Our agent's long-term memory had been quietly storing nothing for over two months, and every dashboard said it was fine. Each night a job wrote that day's session into the memory store, the store replied "saved", and not one fact actually landed. We only found it because we went looking. We have fixed the store and, more importantly, shipped a watchdog that now checks what the memory can actually recall, rather than trusting a cheerful "saved". The lesson is the ship: a success code is not proof anything was kept.
What happened
Bob, our main agent, has a long-term memory: a separate service (we use an open one called Hindsight) that each night is fed a short write-up of what the agent did that day, so future sessions can recall past work. From 16 April to 24 June it stored zero of those write-ups. Sixty-eight days. When we asked it "what did we ship this week", it answered with facts from the day it was first set up and nothing since.
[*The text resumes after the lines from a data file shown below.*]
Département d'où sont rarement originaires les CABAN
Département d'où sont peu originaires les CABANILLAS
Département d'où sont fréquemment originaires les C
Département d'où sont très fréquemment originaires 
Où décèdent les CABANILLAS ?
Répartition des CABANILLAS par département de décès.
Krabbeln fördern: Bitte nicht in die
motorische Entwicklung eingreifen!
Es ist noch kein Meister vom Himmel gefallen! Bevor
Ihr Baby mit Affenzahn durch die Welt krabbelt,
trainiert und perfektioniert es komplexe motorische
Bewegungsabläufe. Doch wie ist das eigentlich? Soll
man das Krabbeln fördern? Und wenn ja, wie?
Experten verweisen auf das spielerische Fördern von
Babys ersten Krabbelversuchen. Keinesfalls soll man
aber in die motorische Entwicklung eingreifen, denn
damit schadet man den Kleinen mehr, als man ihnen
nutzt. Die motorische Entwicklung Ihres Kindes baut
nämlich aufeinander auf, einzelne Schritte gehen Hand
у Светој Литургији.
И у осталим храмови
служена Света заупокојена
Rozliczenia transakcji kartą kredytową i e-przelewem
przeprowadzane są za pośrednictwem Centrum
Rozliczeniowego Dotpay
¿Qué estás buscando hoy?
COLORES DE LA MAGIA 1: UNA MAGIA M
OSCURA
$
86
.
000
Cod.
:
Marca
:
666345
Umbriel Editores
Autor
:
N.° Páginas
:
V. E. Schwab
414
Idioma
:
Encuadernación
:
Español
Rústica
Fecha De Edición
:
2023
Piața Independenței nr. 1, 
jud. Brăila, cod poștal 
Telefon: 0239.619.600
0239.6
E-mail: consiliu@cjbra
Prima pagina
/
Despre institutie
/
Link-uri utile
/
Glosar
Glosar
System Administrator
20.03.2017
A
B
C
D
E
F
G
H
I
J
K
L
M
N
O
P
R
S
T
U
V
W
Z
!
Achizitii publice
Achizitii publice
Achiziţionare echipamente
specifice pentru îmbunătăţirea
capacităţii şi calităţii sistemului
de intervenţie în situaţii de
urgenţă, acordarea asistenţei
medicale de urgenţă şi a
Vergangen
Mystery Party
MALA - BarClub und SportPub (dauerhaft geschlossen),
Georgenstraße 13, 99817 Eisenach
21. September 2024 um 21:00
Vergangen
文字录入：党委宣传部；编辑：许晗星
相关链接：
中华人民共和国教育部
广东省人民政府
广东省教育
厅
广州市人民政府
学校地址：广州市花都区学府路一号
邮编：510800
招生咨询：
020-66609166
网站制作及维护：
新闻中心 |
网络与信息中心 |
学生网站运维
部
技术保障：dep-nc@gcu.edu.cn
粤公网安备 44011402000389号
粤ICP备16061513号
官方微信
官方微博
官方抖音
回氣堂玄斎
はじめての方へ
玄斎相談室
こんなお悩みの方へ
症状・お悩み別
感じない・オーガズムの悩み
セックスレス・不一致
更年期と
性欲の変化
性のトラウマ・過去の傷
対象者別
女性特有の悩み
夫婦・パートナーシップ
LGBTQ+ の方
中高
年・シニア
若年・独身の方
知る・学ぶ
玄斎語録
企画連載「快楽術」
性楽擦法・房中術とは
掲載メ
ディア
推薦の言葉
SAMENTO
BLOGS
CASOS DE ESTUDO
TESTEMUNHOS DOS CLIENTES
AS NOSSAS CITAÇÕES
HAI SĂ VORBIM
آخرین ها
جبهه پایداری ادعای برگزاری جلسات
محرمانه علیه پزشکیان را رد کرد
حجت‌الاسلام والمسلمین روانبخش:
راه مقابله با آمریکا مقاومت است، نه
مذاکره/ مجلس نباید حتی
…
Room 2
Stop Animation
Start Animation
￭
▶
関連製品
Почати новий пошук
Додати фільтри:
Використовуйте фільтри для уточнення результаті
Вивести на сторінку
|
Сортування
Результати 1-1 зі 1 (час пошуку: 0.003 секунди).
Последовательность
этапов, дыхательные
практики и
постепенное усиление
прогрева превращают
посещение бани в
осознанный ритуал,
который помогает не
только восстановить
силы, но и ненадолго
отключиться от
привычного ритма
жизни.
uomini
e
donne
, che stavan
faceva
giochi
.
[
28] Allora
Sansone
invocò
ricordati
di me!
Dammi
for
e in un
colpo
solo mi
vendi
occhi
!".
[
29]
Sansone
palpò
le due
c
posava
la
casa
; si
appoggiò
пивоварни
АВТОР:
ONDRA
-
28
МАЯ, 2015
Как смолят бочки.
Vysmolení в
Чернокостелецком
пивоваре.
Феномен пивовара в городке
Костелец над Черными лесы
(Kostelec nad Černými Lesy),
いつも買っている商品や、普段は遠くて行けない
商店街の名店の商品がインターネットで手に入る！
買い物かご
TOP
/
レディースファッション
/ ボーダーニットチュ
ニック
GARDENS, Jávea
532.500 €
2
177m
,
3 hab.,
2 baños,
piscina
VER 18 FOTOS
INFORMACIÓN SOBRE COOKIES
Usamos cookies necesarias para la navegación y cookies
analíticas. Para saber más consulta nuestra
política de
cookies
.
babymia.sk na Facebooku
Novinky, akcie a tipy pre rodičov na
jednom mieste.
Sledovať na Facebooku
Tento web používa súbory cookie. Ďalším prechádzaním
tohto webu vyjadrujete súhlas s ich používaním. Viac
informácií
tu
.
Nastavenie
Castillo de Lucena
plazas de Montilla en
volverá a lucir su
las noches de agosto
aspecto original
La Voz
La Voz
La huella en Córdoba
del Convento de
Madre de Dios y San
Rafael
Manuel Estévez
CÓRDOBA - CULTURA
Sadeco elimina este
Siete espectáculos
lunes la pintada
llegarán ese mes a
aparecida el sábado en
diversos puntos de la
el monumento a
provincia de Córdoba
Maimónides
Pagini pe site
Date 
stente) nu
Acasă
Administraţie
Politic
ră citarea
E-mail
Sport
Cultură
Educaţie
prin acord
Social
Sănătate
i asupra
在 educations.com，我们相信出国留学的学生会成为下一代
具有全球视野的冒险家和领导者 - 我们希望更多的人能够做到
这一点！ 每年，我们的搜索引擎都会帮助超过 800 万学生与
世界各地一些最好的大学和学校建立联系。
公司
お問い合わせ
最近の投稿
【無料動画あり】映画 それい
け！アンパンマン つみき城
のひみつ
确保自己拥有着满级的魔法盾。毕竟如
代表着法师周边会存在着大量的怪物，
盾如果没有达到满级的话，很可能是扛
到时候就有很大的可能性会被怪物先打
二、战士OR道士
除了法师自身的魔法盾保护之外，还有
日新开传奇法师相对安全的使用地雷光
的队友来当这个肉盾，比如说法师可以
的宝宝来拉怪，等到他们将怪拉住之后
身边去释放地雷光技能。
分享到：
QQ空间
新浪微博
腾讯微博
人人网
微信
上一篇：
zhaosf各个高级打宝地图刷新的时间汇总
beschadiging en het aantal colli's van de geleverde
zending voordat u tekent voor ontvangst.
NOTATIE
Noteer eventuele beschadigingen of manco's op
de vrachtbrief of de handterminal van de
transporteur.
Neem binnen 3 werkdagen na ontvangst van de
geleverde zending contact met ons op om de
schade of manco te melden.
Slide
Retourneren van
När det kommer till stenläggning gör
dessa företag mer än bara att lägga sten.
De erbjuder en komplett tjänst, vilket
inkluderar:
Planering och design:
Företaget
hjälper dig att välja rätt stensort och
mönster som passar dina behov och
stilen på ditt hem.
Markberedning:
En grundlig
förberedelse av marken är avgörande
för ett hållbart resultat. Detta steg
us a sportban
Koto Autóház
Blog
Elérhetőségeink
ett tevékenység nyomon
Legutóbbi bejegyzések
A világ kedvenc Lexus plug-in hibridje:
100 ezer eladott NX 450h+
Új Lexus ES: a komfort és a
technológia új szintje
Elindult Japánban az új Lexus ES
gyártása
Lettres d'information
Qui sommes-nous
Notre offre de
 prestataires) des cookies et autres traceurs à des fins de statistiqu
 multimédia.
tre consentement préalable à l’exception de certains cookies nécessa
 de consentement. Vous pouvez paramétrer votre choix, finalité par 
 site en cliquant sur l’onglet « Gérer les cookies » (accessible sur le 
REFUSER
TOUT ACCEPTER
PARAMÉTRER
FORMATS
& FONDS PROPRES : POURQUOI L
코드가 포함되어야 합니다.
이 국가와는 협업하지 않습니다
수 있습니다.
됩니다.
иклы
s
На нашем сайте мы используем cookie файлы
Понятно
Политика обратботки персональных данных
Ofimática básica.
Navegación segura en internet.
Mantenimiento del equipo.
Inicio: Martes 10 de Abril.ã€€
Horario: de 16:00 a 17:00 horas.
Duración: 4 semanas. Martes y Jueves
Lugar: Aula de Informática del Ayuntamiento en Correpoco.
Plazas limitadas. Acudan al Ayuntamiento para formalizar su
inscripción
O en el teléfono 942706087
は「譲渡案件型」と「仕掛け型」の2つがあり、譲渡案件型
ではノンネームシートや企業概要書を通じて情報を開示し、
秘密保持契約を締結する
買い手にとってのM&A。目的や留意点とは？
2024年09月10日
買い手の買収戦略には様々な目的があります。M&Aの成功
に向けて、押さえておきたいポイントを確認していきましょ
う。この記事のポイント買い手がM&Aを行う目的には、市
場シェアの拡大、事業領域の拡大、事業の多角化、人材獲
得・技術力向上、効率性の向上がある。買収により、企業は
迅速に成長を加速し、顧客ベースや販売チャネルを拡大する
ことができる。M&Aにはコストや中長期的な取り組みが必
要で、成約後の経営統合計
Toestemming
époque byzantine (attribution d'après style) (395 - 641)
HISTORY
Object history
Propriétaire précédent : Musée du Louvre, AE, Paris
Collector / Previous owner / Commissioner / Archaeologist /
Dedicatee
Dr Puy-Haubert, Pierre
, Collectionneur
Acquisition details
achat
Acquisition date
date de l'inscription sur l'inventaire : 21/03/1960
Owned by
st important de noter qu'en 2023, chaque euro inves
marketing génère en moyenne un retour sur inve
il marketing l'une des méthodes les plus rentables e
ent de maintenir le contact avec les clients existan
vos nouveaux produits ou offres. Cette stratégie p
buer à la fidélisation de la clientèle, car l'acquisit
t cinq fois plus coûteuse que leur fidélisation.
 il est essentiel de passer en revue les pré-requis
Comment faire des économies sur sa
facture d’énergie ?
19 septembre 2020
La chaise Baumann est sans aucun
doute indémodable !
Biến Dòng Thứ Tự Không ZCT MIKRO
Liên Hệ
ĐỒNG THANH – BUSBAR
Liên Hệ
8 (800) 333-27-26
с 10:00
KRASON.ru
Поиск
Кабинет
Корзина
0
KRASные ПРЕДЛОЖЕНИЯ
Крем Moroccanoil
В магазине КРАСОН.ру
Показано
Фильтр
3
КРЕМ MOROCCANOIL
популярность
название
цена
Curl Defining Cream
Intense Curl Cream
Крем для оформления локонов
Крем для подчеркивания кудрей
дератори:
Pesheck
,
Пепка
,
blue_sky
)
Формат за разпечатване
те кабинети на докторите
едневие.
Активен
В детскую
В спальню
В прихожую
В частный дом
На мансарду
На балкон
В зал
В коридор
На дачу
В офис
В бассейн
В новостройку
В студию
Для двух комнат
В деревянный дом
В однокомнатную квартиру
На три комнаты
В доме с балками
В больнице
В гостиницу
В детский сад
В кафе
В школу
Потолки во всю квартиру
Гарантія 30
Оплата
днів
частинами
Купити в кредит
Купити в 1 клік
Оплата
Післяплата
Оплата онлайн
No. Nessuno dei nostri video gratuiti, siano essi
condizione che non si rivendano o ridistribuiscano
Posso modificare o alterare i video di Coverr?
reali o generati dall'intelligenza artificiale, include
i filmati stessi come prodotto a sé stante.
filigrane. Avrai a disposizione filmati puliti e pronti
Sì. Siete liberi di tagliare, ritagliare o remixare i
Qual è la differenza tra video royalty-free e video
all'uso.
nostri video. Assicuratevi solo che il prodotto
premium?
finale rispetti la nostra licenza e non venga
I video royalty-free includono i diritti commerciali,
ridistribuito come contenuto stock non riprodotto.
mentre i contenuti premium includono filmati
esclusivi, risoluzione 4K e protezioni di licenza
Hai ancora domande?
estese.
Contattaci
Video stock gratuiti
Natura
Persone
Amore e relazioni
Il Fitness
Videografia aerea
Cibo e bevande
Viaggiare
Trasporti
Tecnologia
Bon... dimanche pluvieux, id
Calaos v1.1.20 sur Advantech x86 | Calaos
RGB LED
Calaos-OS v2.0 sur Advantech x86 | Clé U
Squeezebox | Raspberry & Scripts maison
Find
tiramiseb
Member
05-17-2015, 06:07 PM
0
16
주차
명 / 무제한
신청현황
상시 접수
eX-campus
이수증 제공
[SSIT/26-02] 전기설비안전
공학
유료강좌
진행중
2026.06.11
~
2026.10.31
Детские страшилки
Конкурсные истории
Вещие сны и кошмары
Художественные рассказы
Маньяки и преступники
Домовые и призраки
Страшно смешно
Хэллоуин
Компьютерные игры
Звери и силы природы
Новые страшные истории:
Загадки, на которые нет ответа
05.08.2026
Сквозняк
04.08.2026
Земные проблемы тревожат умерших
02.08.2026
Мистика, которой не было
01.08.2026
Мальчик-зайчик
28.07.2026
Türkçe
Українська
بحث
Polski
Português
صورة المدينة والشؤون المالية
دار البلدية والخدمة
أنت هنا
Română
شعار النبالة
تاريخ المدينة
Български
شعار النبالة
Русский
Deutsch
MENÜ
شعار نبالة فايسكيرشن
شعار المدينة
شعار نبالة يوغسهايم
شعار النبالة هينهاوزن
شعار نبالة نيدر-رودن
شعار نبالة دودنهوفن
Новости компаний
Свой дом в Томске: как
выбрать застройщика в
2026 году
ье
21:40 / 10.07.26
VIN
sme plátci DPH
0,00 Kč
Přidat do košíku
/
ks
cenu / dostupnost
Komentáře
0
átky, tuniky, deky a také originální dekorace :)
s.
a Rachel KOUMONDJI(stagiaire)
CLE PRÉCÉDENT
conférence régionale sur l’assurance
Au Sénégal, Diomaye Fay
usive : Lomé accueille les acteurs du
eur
The cause was mundane, which is the interesting part. To turn a write-up into recallable facts, the store calls a language model. Ours was pointed at a free tier with a cap of 8,000 tokens per minute (tokens are the chunks of text a model bills by; 8,000 is roughly a few thousand words). Each request it sent was about 67,000 tokens, eight times over the cap. So every request was rejected with a "too large" error, retried eleven times, gave up, and stored nothing. The very first set-up facts were small enough to slip under the cap. Everything real since bounced off it.
Why nobody noticed
Because the front door kept saying yes. The nightly job posted the write-up, the store accepted the request and returned a success code (HTTP 200, the "all good" reply every web request hopes for), and the job's log dutifully printed "retained". The failure was downstream, in a background step, and it never surfaced. Nothing we watched was watching the right thing. We were checking that the save was accepted, not that anything could be read back.
What we built
A small watchdog, hindsight_health.py, that runs every day right
after the nightly write and asks the only question that matters: can the
memory actually recall something recent? It trips on three signals. One, the
freshest thing it can recall is more than three days old (if writes are
happening but nothing newer comes back, facts are being dropped). Two, the
background worker has been looping on the same failure. Three, a quick health
read fails outright. Any one of those sends a message straight to Telegram.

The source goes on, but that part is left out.